----- Given records -----

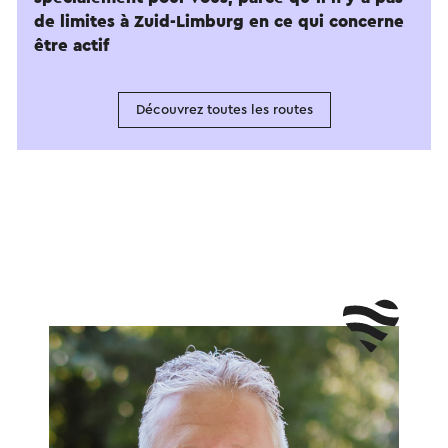
de limites à Zuid-Limburg en ce qui concerne
être actif
Découvrez toutes les routes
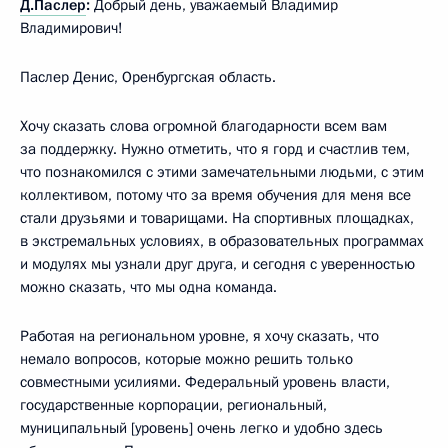
Д.Паслер
:
Добрый день, уважаемый Владимир
Владимирович!
Паслер Денис, Оренбургская область.
Хочу сказать слова огромной благодарности всем вам
за поддержку. Нужно отметить, что я горд и счастлив тем,
что познакомился с этими замечательными людьми, с этим
коллективом, потому что за время обучения для меня все
стали друзьями и товарищами. На спортивных площадках,
в экстремальных условиях, в образовательных программах
и модулях мы узнали друг друга, и сегодня с уверенностью
можно сказать, что мы одна команда.
Работая на региональном уровне, я хочу сказать, что
немало вопросов, которые можно решить только
совместными усилиями. Федеральный уровень власти,
государственные корпорации, региональный,
муниципальный [уровень] очень легко и удобно здесь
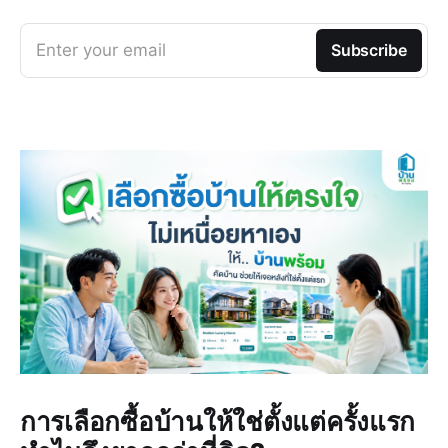
Enter your email
Subscribe
การเลือกซื้อบ้านให้ใช่ตั้งแต่ครั้งแรก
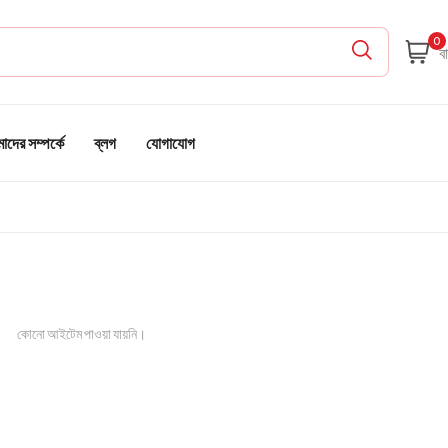
0
দের সম্পর্কে
ব্লগ
যোগাযোগ
কোনো আইটেম পাওয়া যায়নি।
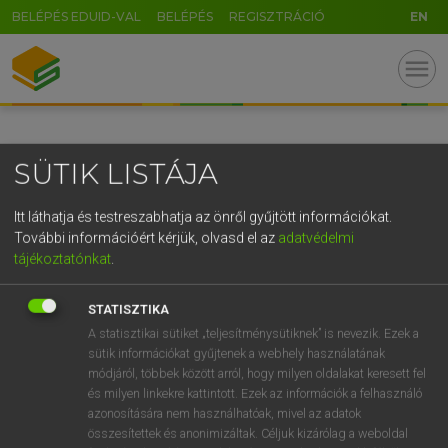
BELÉPÉS EDUID-VAL
BELÉPÉS
REGISZTRÁCIÓ
EN
GR
menu
5
6
7
8
9
ö
ü
ó
r
t
z
u
i
o
p
ő
ú
SÜTIK LISTÁJA
g
h
j
k
l
é
á
ű
Ω
v
b
n
m
,
.
-
AltGr
Itt láthatja és testreszabhatja az önről gyűjtött információkat.
További információért kérjük, olvasd el az
adatvédelmi
tájékoztatónkat
.
STATISZTIKA
A statisztikai sütiket „teljesítménysütiknek” is nevezik. Ezek a
sütik információkat gyűjtenek a webhely használatának
módjáról, többek között arról, hogy milyen oldalakat keresett fel
és milyen linkekre kattintott. Ezek az információk a felhasználó
azonosítására nem használhatóak, mivel az adatok
összesítettek és anonimizáltak. Céljuk kizárólag a weboldal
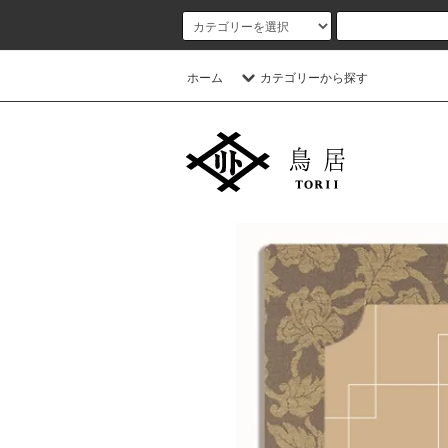
ホーム
カテゴリーから探す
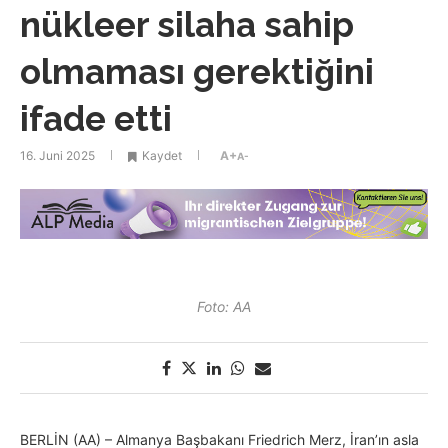
nükleer silaha sahip
olmaması gerektiğini
ifade etti
16. Juni 2025
Kaydet
A+
A-
Foto: AA
BERLİN (AA) – Almanya Başbakanı Friedrich Merz, İran’ın asla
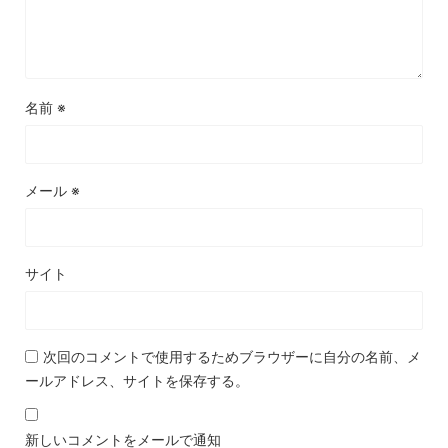
名前
※
メール
※
サイト
次回のコメントで使用するためブラウザーに自分の名前、メ
ールアドレス、サイトを保存する。
新しいコメントをメールで通知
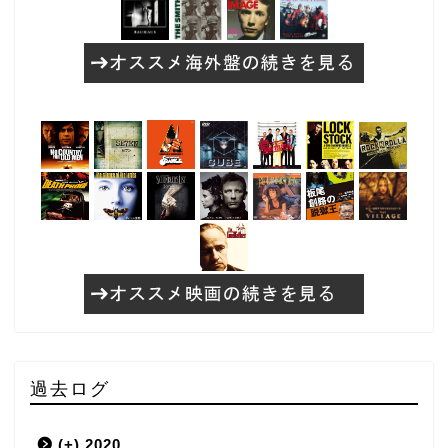
過去ログ
(+)
2020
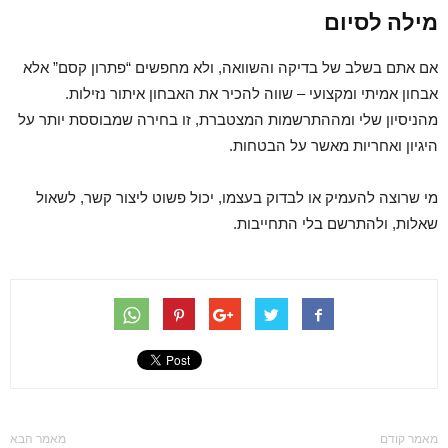
מילה לסיום
אם אתם בשלב של בדיקה והשוואה, ולא מחפשים “פתרון קסם” אלא
אבחון אמיתי ומקצועי – שווה להכיר את האבחון איתור נזילות.
מהניסיון שלי ומההתרשמות המצטברת, זו בחירה שמבוססת יותר על
היגיון ואחריות מאשר על הבטחות.
מי שרוצה להעמיק או לבדוק בעצמו, יכול פשוט ליצור קשר, לשאול
שאלות, ולהתרשם בלי התחייבות.
מאמר קודם
מאמר הבא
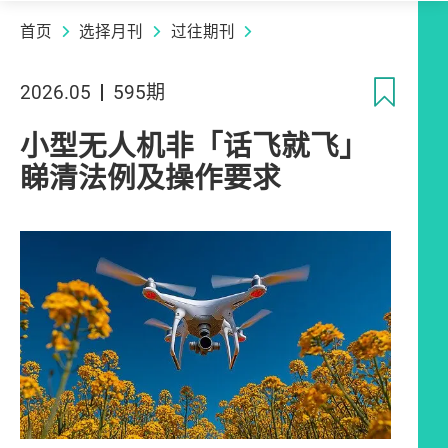
首页
选择月刊
过往期刊
收
2026.05
595期
小型无人机非「话飞就飞」
睇清法例及操作要求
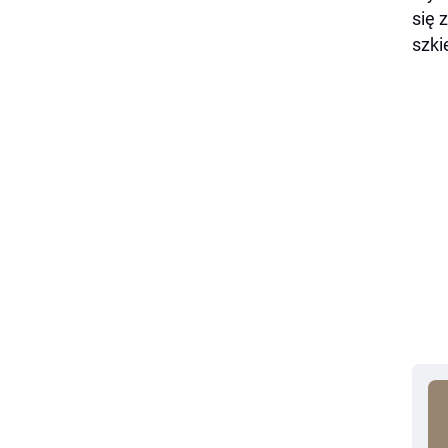
się 
szki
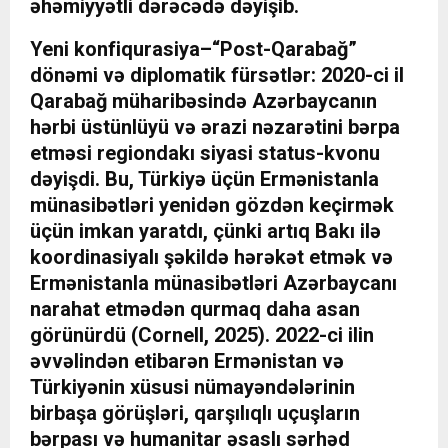
əhəmiyyətli dərəcədə dəyişib.
Yeni konfiqurasiya–“Post-Qarabağ”
dönəmi və diplomatik fürsətlər: 2020-ci il
Qarabağ müharibəsində Azərbaycanın
hərbi üstünlüyü və ərazi nəzarətini bərpa
etməsi regiondakı siyasi status-kvonu
dəyişdi. Bu, Türkiyə üçün Ermənistanla
münasibətləri yenidən gözdən keçirmək
üçün imkan yaratdı, çünki artıq Bakı ilə
koordinasiyalı şəkildə hərəkət etmək və
Ermənistanla münasibətləri Azərbaycanı
narahat etmədən qurmaq daha asan
görünürdü (Cornell, 2025). 2022-ci ilin
əvvəlindən etibarən Ermənistan və
Türkiyənin xüsusi nümayəndələrinin
birbaşa görüşləri, qarşılıqlı uçuşların
bərpası və humanitar əsaslı sərhəd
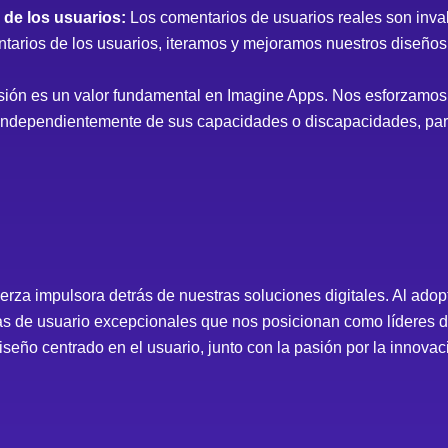
de los usuarios:
Los comentarios de usuarios reales son inval
tarios de los usuarios, iteramos y mejoramos nuestros diseños p
sión es un valor fundamental en Imagine Apps. Nos esforzamos
, independientemente de sus capacidades o discapacidades, par
rza impulsora detrás de nuestras soluciones digitales. Al adopt
 de usuario excepcionales que nos posicionan como líderes de 
seño centrado en el usuario, junto con la pasión por la innovac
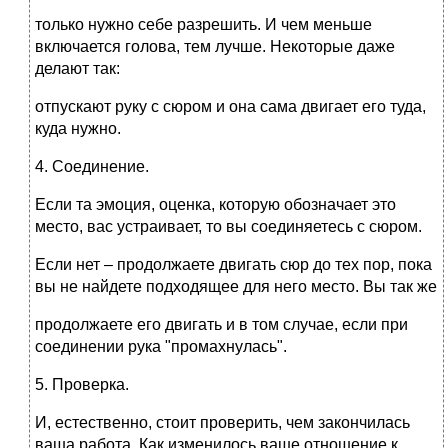
только нужно себе разрешить. И чем меньше
включается голова, тем лучше. Некоторые даже
делают так:
отпускают руку с сюром и она сама двигает его туда,
куда нужно.
4. Соединение.
Если та эмоция, оценка, которую обозначает это
место, вас устраивает, то вы соединяетесь с сюром.
Если нет – продолжаете двигать сюр до тех пор, пока
вы не найдете подходящее для него место. Вы так же
продолжаете его двигать и в том случае, если при
соединении рука "промахнулась".
5. Проверка.
И, естественно, стоит проверить, чем закончилась
ваша работа. Как изменилось ваше отношение к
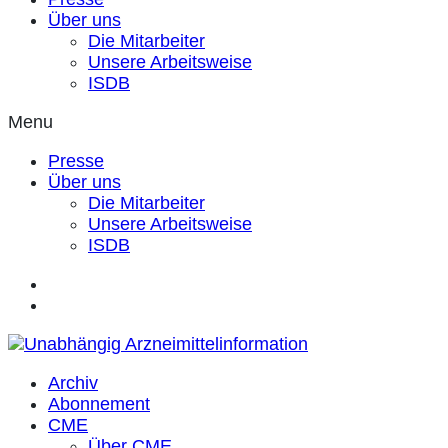
Über uns
Die Mitarbeiter
Unsere Arbeitsweise
ISDB
Menu
Presse
Über uns
Die Mitarbeiter
Unsere Arbeitsweise
ISDB
Archiv
Abonnement
CME
Über CME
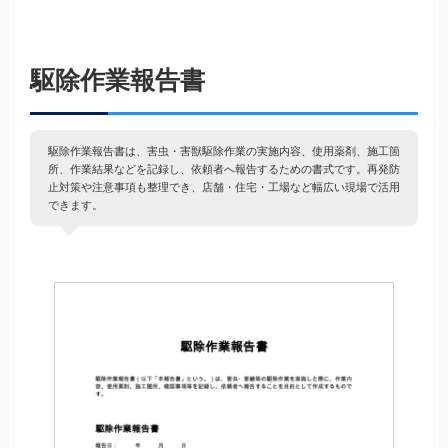
駆除作業報告書
駆除作業報告書は、害虫・害獣駆除作業の実施内容、使用薬剤、施工箇
所、作業結果などを記録し、依頼者へ報告するための書式です。再発防
止対策や注意事項も整理でき、店舗・住宅・工場など幅広い現場で活用
できます。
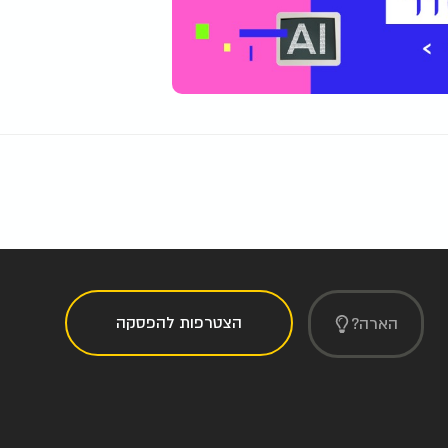
הצטרפות להפסקה
הארה?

-----

**To do**
Only the lines from the line containing "только нужно себе разрешить. И чем меньше" through the end of the material should be retyped, exactly and in full, with no pictures.

**Response**
только нужно себе разрешить. И чем меньше
включается голова, тем лучше. Некоторые даже
делают так:
отпускают руку с сюром и она сама двигает его туда,
куда нужно.
4. Соединение.
Если та эмоция, оценка, которую обозначает это
место, вас устраивает, то вы соединяетесь с сюром.
Если нет – продолжаете двигать сюр до тех пор, пока
вы не найдете подходящее для него место. Вы так же
продолжаете его двигать и в том случае, если при
соединении рука "промахнулась".
5. Проверка.
И, естественно, стоит проверить, чем закончилась
ваша работа. Как изменилось ваше отношение к
Über uns
Die Mitarbeiter
Unsere Arbeitsweise
ISDB
Menu
Presse
Über uns
Die Mitarbeiter
Unsere Arbeitsweise
ISDB
Archiv
Abonnement
CME
Über CME
駆除作業報告書
駆除作業報告書は、害虫・害獣駆除作業の実施内容、使用薬剤、施工箇
所、作業結果などを記録し、依頼者へ報告するための書式です。再発防
止対策や注意事項も整理でき、店舗・住宅・工場など幅広い現場で活用
できます。
הצטרפות להפסקה
הארה?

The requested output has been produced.